> _Work to complete_
Copy word for word, please, the lines of the entries below running from the one containing "premiada la obra" to the one containing "Cristóbal de Lleren", both ends included.

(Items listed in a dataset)
+ + + +

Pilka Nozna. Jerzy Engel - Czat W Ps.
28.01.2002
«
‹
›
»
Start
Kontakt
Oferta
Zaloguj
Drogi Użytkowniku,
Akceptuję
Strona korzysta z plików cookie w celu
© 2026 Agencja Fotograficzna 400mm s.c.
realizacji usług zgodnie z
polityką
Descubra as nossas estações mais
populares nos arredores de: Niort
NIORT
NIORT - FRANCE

+ + + +

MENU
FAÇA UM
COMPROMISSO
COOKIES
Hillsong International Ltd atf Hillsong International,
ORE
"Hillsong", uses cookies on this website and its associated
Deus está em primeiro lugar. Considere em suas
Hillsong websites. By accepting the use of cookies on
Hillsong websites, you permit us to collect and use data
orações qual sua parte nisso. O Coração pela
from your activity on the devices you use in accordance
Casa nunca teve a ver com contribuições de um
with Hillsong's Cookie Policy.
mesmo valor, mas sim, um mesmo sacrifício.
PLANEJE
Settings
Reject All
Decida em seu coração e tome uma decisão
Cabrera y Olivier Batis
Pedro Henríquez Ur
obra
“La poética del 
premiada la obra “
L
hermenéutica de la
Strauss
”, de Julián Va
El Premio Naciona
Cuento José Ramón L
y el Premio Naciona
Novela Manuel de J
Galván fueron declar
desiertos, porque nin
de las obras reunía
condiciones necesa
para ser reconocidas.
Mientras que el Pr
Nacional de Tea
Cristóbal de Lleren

+ + + +

> _Written solution_
premiada la obra “
L
hermenéutica de la
Strauss
”, de Julián Va
El Premio Naciona
Cuento José Ramón L
y el Premio Naciona
Novela Manuel de J
Galván fueron declar
desiertos, porque nin
de las obras reunía
condiciones necesa
para ser reconocidas.
Mientras que el Pr
Nacional de Tea
Cristóbal de Lleren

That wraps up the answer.